##### Listed entries
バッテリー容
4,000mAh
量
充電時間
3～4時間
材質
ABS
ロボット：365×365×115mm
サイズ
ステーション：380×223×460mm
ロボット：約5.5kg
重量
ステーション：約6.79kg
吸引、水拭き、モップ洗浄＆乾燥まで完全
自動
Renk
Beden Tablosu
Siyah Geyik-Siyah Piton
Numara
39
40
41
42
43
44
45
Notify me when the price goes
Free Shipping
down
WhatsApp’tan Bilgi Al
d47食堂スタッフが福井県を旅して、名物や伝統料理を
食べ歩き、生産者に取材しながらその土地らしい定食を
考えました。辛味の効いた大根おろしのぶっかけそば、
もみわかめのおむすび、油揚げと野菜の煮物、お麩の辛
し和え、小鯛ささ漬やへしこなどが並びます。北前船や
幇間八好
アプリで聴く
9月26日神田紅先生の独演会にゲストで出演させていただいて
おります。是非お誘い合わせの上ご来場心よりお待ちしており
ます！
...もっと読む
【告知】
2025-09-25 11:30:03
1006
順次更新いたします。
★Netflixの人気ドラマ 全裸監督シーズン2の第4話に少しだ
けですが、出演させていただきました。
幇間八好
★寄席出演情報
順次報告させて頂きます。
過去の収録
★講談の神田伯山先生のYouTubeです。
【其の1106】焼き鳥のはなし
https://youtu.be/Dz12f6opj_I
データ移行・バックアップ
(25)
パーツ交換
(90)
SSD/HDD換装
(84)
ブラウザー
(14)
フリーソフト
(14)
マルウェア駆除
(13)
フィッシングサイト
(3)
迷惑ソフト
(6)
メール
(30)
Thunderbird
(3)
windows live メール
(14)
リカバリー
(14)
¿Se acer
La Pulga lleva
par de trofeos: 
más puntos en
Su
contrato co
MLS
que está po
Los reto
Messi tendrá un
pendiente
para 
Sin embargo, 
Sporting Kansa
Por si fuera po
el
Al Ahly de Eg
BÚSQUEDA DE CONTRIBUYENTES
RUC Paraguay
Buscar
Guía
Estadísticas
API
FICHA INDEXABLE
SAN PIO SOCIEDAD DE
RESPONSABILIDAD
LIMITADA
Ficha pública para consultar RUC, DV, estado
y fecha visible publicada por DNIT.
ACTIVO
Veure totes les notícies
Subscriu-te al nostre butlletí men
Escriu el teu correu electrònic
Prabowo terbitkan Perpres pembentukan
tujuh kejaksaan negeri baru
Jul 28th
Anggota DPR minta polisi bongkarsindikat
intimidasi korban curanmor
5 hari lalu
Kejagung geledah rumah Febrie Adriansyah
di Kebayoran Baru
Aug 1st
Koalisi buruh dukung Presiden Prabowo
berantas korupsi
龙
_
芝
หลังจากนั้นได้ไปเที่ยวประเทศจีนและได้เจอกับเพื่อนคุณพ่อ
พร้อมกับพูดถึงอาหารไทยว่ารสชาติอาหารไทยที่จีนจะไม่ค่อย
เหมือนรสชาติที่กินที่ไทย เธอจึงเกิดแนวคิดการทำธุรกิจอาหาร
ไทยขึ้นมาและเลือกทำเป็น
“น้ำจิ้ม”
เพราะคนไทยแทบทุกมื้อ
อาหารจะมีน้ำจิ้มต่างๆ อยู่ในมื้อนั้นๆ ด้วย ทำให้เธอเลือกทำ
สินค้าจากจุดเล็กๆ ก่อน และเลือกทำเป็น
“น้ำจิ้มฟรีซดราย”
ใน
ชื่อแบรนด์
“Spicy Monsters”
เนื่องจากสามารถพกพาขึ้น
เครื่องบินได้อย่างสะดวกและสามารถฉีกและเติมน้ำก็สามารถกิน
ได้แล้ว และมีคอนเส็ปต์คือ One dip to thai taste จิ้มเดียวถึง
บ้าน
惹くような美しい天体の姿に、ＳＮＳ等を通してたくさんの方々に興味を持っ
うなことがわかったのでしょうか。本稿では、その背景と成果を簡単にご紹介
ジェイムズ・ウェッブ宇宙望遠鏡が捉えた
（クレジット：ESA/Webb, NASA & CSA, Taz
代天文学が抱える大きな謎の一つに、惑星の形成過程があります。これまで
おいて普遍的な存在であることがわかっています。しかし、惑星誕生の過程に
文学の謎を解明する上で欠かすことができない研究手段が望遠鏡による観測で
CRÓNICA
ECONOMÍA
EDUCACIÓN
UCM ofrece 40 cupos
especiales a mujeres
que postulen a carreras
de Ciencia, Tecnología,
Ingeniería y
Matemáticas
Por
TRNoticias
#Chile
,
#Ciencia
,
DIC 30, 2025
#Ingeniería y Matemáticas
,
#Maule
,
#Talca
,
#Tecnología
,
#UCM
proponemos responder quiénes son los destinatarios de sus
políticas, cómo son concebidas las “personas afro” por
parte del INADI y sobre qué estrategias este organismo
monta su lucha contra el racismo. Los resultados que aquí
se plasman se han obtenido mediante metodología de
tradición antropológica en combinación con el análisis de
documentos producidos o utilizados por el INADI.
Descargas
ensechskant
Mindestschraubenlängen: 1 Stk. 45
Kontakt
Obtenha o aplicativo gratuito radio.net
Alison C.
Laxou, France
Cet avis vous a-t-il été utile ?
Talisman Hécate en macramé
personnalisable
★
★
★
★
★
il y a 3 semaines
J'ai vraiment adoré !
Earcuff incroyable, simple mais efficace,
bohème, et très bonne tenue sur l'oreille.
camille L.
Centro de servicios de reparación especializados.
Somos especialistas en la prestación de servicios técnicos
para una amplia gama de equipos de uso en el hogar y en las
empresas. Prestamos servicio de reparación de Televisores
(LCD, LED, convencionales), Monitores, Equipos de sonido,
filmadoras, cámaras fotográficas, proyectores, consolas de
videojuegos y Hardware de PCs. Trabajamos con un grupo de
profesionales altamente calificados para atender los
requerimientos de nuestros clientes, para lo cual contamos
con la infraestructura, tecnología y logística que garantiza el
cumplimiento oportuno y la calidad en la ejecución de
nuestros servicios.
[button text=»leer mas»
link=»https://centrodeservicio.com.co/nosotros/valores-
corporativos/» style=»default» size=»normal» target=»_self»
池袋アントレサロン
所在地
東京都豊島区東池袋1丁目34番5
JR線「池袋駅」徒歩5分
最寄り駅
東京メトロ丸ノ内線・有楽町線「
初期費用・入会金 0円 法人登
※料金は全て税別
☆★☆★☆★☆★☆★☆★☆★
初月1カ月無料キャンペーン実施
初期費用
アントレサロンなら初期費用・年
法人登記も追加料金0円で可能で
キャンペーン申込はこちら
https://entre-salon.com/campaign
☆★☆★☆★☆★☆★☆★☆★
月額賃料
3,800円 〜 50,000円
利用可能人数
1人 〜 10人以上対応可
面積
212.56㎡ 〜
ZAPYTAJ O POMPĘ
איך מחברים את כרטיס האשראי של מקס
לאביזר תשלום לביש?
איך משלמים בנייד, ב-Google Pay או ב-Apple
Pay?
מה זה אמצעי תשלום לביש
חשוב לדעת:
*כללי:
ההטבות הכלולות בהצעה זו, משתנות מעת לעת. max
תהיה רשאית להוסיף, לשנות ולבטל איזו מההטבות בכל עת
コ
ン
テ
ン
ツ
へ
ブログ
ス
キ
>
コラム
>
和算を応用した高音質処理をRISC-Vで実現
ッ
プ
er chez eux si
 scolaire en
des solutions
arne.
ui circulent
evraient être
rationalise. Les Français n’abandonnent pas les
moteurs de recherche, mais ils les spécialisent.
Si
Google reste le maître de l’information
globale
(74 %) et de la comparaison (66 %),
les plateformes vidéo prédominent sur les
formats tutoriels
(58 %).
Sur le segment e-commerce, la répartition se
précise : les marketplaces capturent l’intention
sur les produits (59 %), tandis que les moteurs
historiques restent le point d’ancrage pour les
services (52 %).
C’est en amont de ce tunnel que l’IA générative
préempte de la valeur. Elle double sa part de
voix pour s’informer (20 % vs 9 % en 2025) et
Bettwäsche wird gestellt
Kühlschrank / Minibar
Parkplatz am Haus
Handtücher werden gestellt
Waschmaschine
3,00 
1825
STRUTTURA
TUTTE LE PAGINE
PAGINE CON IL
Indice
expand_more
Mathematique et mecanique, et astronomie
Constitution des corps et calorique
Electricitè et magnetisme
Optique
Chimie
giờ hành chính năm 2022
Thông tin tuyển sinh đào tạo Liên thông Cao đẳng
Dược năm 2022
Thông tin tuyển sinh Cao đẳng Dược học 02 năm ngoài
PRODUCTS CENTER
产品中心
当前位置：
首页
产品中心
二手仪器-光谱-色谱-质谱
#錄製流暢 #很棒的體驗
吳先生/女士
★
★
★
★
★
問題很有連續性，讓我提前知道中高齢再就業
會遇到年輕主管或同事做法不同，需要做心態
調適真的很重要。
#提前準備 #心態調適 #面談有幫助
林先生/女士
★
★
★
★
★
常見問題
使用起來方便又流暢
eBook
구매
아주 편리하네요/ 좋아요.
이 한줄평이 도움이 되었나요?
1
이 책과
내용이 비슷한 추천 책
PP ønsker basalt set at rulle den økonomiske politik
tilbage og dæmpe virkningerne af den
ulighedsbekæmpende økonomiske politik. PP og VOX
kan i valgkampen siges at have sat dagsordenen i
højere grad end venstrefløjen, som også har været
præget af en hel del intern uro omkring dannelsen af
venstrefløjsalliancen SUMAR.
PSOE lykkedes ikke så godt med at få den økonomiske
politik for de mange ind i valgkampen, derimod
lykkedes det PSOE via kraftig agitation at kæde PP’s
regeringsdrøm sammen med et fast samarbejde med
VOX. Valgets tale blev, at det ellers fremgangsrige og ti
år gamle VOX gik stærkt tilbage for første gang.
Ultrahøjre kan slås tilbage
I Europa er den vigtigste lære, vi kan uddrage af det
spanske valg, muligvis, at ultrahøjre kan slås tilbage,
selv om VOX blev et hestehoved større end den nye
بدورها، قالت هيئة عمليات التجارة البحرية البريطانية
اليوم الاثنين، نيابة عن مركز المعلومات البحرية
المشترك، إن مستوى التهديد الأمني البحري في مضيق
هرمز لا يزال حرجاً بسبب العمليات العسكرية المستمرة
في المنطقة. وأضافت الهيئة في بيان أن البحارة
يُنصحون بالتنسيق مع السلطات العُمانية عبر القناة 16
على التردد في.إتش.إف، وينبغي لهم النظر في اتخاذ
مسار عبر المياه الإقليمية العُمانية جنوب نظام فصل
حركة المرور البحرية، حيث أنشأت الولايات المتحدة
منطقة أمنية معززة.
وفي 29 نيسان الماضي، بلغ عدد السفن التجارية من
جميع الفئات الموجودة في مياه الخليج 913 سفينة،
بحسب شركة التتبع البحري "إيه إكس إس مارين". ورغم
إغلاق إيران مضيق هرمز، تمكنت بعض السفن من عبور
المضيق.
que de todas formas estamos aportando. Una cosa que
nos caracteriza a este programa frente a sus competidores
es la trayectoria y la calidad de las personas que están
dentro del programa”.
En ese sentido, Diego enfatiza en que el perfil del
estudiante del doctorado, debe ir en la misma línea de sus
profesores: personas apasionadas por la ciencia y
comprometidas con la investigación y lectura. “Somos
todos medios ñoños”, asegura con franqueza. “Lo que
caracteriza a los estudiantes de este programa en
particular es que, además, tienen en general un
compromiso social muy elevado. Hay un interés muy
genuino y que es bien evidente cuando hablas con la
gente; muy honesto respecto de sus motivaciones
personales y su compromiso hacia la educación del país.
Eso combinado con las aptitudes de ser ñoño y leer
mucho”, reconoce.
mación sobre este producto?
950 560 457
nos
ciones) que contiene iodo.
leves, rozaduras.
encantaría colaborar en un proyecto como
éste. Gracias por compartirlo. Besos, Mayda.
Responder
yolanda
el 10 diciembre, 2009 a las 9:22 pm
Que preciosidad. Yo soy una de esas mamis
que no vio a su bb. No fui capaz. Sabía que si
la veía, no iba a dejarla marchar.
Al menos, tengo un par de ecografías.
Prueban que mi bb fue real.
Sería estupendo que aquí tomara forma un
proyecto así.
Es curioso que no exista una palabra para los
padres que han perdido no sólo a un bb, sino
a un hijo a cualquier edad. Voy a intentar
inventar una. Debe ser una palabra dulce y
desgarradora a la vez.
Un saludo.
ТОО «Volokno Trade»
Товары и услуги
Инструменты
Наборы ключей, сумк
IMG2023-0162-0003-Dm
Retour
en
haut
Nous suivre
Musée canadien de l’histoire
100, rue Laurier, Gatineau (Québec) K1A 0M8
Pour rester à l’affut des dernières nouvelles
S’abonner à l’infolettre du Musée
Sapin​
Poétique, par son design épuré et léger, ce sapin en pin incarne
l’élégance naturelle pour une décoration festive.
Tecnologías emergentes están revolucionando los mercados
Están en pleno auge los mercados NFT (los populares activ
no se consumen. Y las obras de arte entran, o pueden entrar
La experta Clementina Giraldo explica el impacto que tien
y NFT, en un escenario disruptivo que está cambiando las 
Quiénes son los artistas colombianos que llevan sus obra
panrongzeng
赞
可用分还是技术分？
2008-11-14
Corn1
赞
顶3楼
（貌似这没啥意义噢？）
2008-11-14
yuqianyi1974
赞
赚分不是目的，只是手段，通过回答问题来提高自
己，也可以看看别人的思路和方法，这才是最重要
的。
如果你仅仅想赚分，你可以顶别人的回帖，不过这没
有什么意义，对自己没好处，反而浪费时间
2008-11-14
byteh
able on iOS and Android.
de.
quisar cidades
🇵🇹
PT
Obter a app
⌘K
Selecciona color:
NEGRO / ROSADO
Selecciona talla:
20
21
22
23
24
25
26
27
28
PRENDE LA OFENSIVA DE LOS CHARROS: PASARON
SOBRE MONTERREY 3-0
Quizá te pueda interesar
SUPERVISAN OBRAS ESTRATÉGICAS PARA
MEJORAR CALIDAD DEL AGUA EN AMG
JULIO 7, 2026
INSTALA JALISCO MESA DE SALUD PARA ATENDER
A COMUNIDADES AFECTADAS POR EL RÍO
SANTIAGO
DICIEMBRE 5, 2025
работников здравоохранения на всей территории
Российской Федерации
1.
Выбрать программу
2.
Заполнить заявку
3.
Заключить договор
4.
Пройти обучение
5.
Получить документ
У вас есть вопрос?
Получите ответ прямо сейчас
##########
> _Directions_:
Going through the material above, work out how many lines contain the string "tuyển" and give only that figure.

> _Response to the task_:
2